In semi-learning, the engineers perform a procedure called pseudo-labelling. They apply the labelled data in partial training of the ML model and use the model to label the unlabeled data. They train the algorithm model on the labeled and pseudo-labeled data.
Vast sets of labeled data may become less important over time. Many industries are now using semi-supervised machine learning.
Reinforced machine learning is easier to understand. Think about how you learned a particular skill, for example playing a computer game well.
At first, you were a complete novice that didn't understand the rules of the game. However, by playing the game frequently your performance got better with time. That's because you continuously looked at how the buttons related to each other, each moment.

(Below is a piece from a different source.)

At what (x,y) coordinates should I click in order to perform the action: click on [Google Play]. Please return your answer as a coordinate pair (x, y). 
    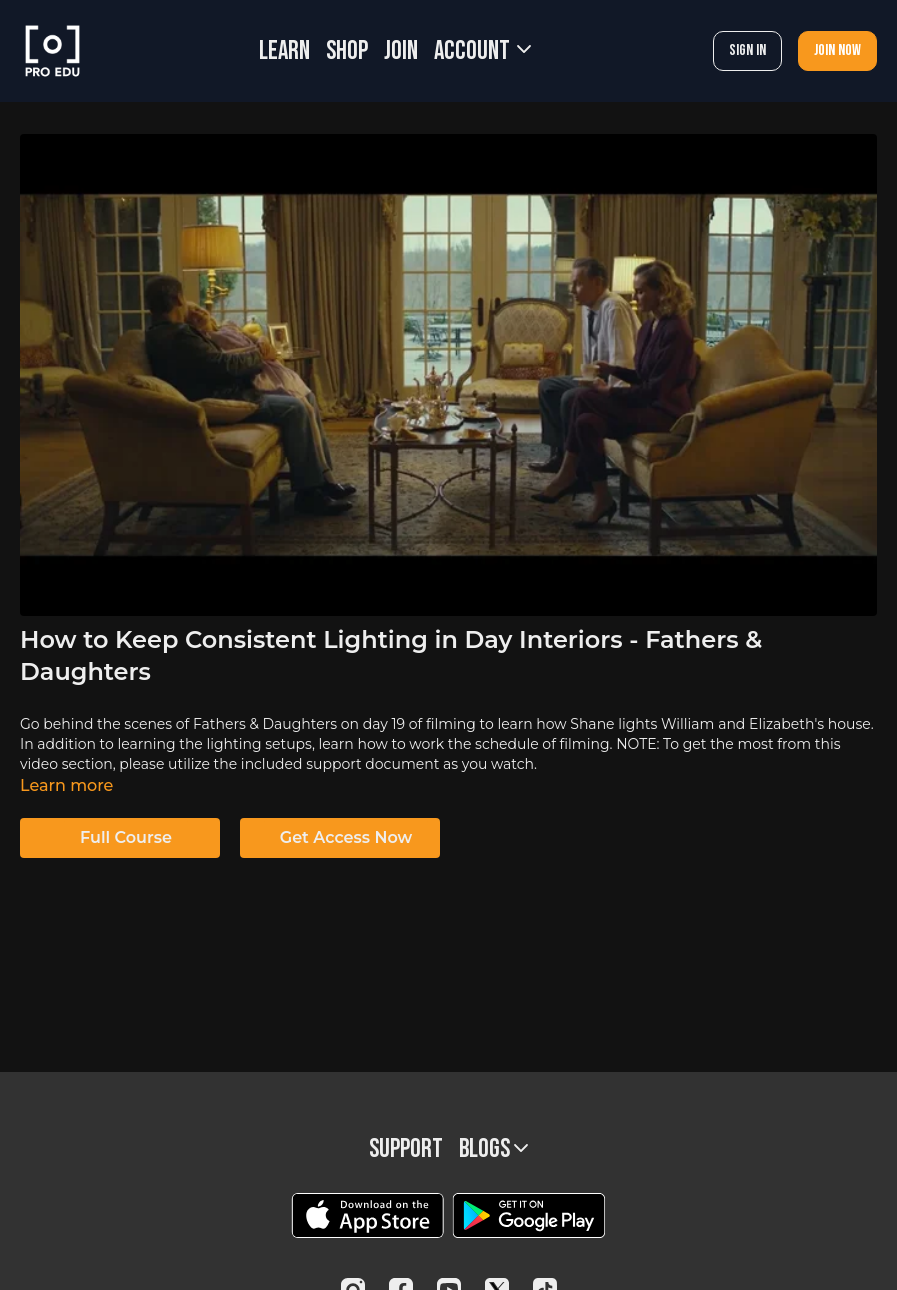     Looking at the image, I should click on (529, 1215).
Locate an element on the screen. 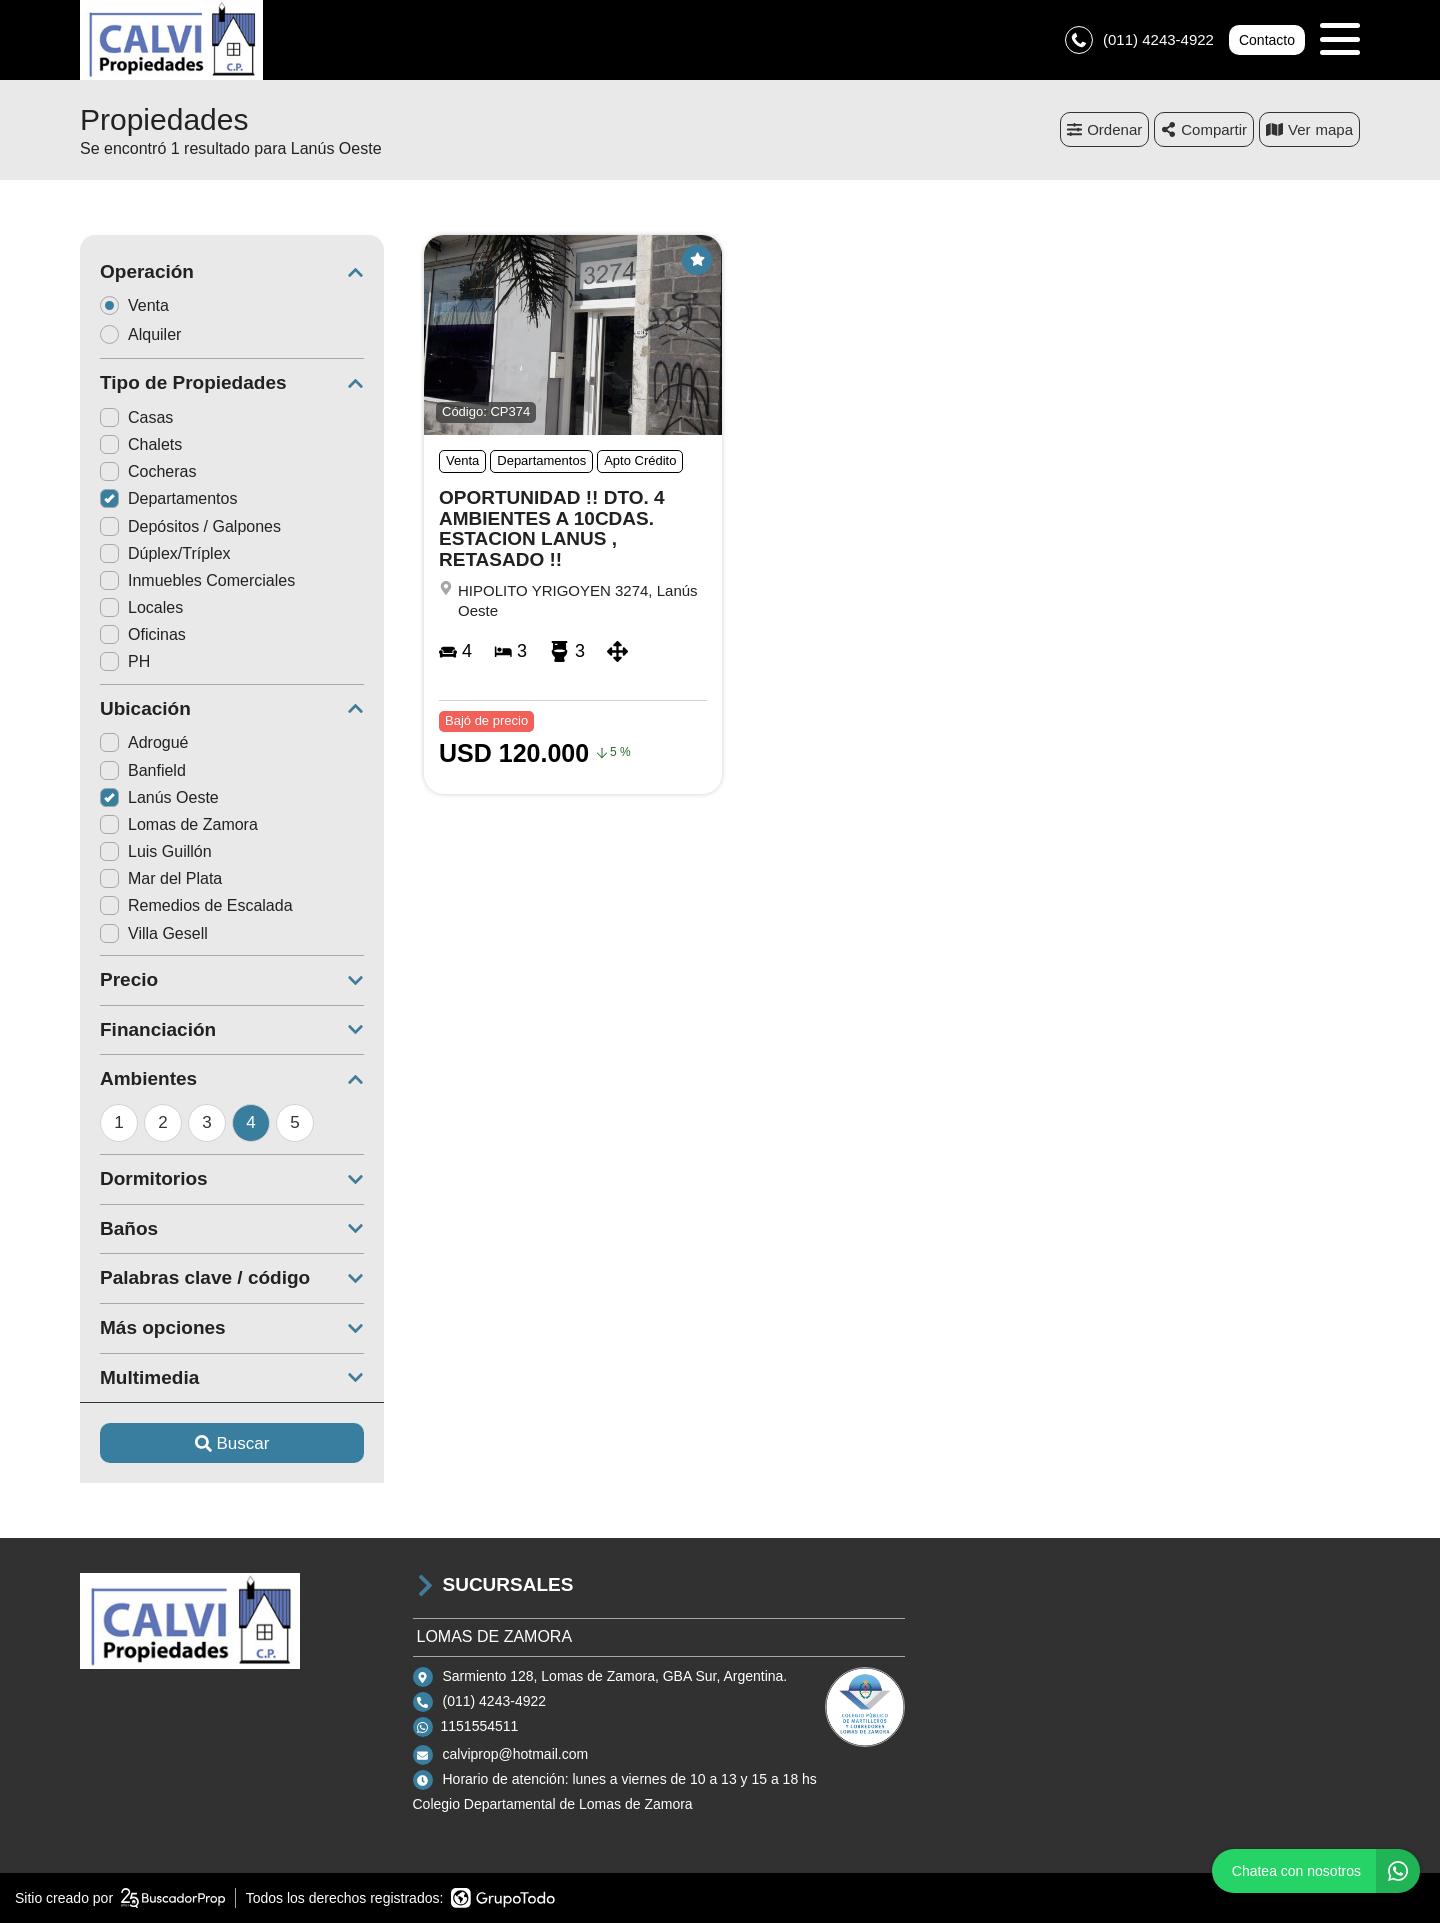  PH is located at coordinates (125, 661).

The continuous happenings on the screen and your in-game experiences reinforced your skills.
Reinforcement learning works in the same way. For example, Google Deep Q-network uses a reinforcement machine learning model. Its algorithm has now surpassed the human mind when playing vintage video games.
Just as in the Google deep Q-network example, data researchers feed the system with pixels from each game. They then determine different information concerning the game's status—for instance, the distance from one object to another on the screen. The system then learns how its actions relate to its score. Repeated cycles of playing enhance the creation of the machine learning models. Such models can determine which actions will reduce the score.
Consider the video game of Breakout. The machine learning software will recognize where the paddle should move. That way, it will intercept the ball.
In more real-world applications, reinforcement learning can be used for anything from teaching robots in a manufacturing plant how to take one of many identical objects out of a box, to managing electricity grids more safely and efficiently, or even improving investment decisions for large hedge funds.